**INPUT DATA**
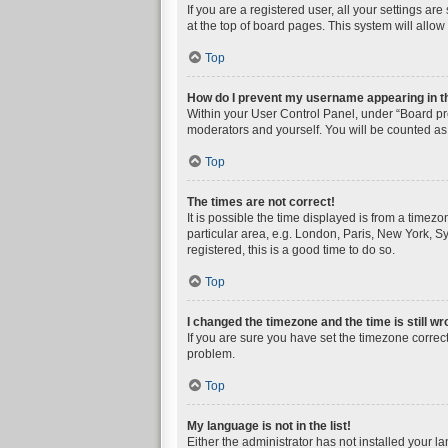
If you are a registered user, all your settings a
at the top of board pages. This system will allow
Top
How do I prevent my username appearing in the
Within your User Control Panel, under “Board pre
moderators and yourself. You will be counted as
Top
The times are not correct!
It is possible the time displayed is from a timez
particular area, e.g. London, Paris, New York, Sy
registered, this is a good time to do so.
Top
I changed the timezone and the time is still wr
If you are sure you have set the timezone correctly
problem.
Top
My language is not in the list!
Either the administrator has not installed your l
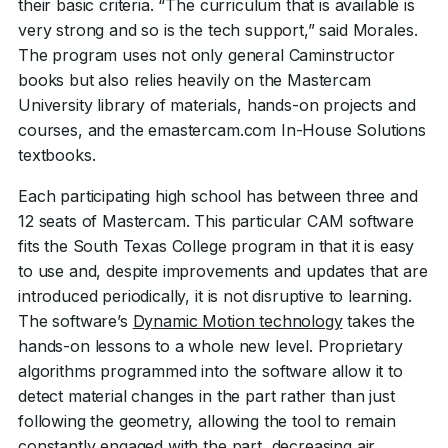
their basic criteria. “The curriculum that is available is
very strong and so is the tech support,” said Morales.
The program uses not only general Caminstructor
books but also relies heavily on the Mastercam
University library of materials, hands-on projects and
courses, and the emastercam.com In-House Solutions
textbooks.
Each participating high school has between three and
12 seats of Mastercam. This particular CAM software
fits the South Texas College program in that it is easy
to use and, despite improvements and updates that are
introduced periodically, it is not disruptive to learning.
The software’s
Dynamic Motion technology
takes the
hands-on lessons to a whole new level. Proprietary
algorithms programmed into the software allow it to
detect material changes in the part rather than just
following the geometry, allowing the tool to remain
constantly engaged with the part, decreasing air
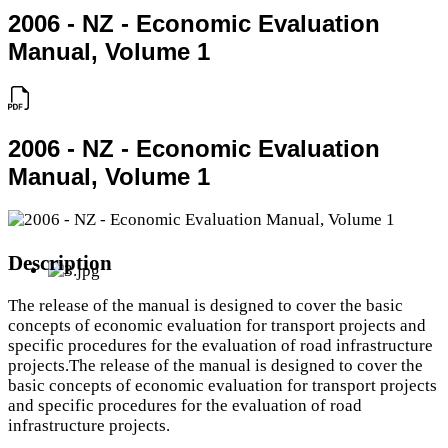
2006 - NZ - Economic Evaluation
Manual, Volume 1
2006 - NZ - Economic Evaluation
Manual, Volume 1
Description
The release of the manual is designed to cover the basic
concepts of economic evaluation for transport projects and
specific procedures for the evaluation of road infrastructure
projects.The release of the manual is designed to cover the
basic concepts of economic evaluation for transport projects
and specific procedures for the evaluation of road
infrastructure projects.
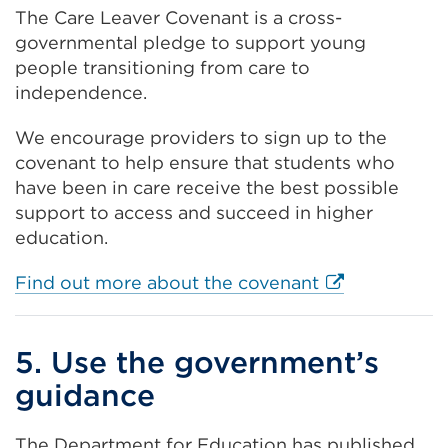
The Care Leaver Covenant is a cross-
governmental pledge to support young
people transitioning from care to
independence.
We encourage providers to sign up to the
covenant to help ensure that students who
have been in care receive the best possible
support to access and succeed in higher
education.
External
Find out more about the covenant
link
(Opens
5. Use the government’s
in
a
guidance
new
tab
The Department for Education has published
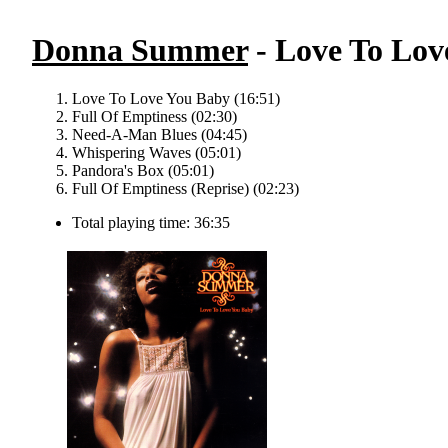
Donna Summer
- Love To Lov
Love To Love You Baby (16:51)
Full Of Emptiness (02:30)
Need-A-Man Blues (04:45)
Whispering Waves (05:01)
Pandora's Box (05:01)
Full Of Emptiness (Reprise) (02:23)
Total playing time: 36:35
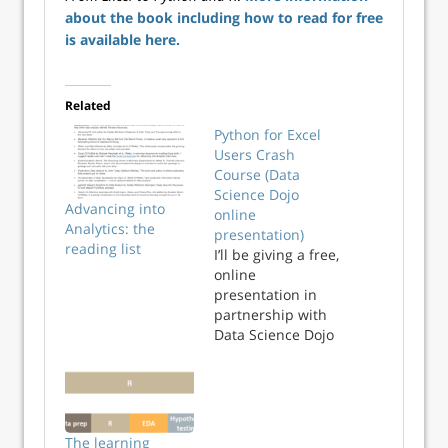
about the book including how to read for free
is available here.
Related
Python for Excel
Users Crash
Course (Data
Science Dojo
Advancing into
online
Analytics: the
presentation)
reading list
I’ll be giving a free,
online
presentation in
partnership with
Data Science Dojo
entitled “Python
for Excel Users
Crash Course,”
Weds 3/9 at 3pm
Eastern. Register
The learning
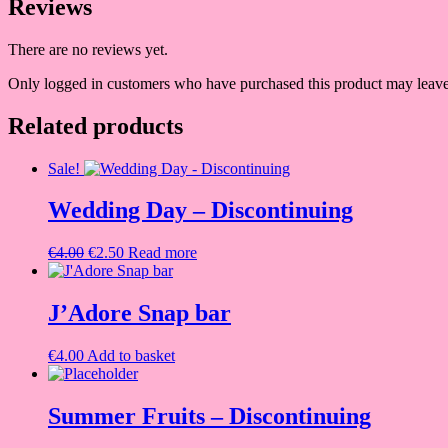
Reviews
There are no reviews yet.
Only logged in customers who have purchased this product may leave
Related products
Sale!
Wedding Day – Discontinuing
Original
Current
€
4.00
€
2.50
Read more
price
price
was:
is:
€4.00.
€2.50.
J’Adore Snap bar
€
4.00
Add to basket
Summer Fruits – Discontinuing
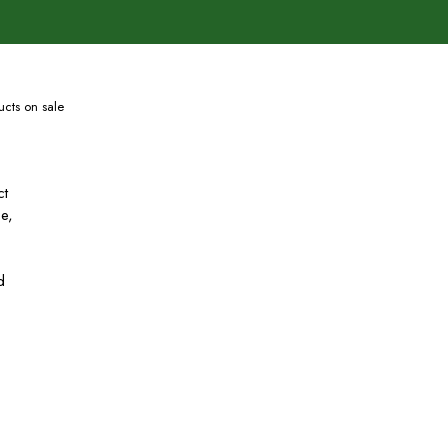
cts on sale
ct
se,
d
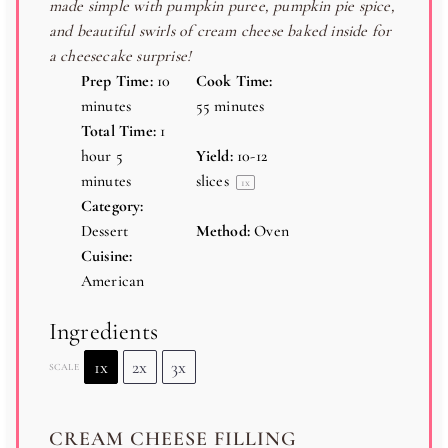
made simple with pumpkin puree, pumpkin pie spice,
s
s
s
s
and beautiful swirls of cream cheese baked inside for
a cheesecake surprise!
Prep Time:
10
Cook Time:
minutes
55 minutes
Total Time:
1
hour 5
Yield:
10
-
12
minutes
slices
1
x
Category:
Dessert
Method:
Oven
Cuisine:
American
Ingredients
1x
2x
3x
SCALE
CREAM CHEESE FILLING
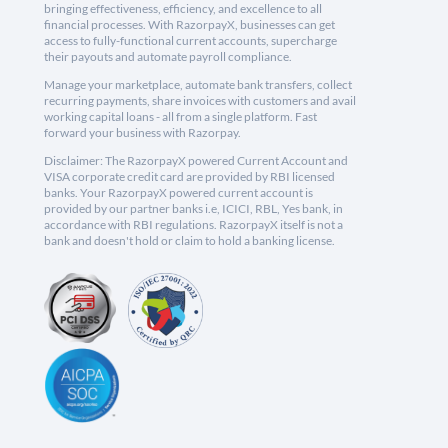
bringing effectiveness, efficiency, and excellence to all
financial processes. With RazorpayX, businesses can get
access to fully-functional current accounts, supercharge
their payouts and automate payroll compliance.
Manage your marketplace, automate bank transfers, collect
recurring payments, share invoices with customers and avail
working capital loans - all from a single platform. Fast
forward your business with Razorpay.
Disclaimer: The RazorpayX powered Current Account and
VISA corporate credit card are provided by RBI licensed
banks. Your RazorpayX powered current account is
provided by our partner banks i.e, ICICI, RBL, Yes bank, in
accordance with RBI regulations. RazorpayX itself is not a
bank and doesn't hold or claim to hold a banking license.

---

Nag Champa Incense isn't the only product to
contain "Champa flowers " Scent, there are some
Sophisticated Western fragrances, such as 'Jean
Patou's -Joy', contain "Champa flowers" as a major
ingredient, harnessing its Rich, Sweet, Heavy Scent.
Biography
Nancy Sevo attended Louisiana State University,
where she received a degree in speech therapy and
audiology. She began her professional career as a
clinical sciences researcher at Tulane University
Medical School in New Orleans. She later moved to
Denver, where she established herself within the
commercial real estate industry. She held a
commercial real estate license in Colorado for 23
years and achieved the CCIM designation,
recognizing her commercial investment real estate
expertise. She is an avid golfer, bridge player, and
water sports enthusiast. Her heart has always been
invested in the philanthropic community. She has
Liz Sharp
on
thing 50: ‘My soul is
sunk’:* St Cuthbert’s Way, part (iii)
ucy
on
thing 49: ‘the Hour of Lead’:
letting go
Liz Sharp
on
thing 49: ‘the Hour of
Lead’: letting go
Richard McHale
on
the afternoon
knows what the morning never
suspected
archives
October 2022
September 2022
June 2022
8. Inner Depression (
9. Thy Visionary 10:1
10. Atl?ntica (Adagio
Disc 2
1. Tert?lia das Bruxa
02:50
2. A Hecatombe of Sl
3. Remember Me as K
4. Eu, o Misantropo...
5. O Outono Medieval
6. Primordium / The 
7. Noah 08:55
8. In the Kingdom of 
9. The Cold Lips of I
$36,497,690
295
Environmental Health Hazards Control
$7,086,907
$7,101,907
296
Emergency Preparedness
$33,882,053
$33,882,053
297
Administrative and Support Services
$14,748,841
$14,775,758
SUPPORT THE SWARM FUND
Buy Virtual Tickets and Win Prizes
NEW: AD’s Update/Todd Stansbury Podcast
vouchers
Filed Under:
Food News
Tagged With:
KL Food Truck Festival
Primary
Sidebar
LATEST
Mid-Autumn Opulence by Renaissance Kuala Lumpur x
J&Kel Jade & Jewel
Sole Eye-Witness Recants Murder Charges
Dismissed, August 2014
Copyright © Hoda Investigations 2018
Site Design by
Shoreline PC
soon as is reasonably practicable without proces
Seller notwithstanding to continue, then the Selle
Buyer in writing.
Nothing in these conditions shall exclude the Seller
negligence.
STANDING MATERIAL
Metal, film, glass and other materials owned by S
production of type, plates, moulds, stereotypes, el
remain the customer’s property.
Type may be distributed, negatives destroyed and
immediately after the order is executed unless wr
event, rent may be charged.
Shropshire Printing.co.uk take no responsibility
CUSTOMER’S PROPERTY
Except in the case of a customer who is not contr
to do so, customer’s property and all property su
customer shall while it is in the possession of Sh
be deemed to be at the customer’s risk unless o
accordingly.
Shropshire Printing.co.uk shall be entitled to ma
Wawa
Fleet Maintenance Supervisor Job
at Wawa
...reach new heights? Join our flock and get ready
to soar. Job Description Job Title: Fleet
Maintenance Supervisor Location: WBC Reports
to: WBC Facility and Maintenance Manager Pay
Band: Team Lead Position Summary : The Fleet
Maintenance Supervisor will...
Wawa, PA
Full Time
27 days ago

...

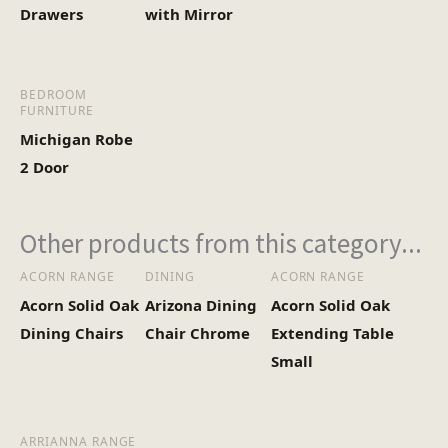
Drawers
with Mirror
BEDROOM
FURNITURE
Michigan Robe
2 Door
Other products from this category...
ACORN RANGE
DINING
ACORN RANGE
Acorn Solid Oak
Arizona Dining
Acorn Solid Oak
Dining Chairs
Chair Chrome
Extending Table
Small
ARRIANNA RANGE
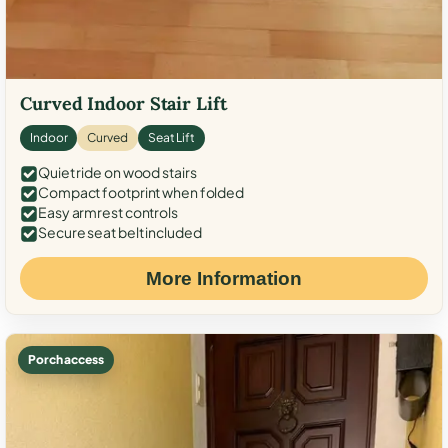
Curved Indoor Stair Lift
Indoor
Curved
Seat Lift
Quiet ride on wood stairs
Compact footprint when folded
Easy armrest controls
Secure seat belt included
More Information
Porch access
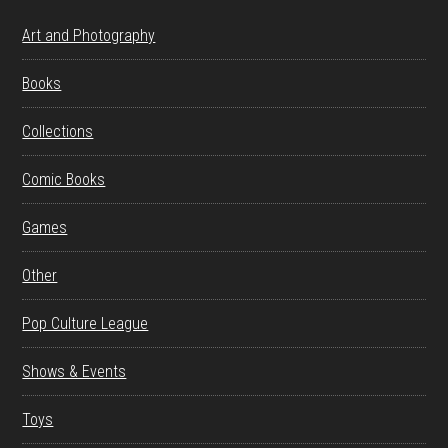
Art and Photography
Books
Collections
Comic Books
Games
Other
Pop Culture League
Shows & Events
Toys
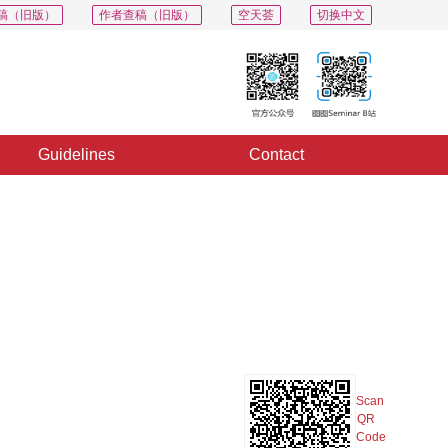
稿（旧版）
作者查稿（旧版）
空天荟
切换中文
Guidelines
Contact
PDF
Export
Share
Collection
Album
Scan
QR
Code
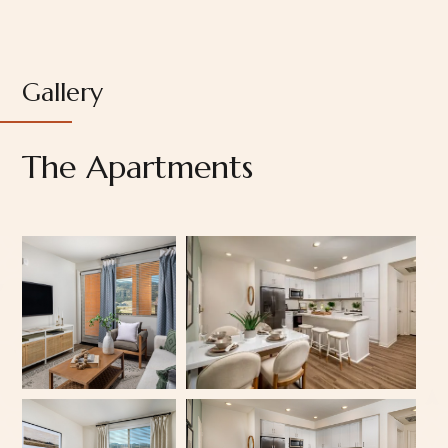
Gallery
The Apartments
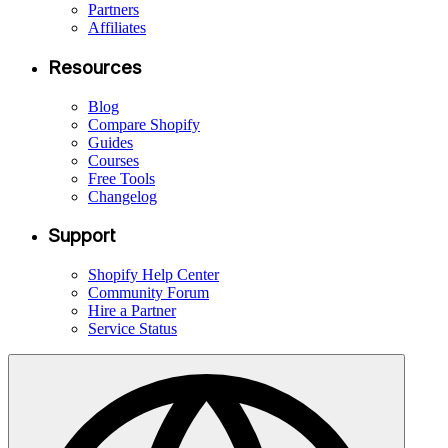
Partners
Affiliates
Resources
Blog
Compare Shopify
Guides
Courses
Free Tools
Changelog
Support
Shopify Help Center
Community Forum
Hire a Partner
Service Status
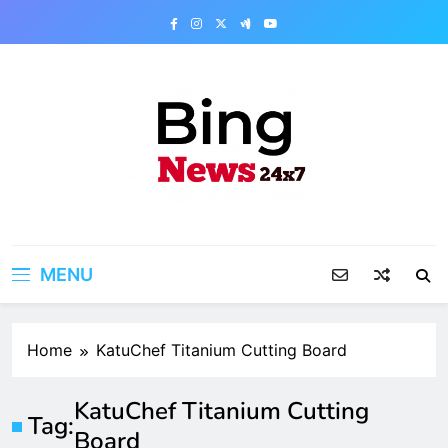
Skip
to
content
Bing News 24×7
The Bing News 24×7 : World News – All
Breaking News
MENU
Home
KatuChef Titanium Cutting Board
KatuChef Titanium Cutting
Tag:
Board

**EXERCISE INSTRUCTIONS**
Take the material above from the line containing "If you are a" up to and including the line containing "books but also" and retype it exactly, without any pictures.

**THE COMPLETED TASK**
If you are a registered user, all your settings a
at the top of board pages. This system will allow
Top
How do I prevent my username appearing in the
Within your User Control Panel, under “Board pre
moderators and yourself. You will be counted as
Top
The times are not correct!
It is possible the time displayed is from a timez
particular area, e.g. London, Paris, New York, Sy
registered, this is a good time to do so.
Top
I changed the timezone and the time is still wr
If you are sure you have set the timezone correctly
problem.
Top
My language is not in the list!
Either the administrator has not installed your l
their basic criteria. “The curriculum that is available is
very strong and so is the tech support,” said Morales.
The program uses not only general Caminstructor
books but also relies heavily on the Mastercam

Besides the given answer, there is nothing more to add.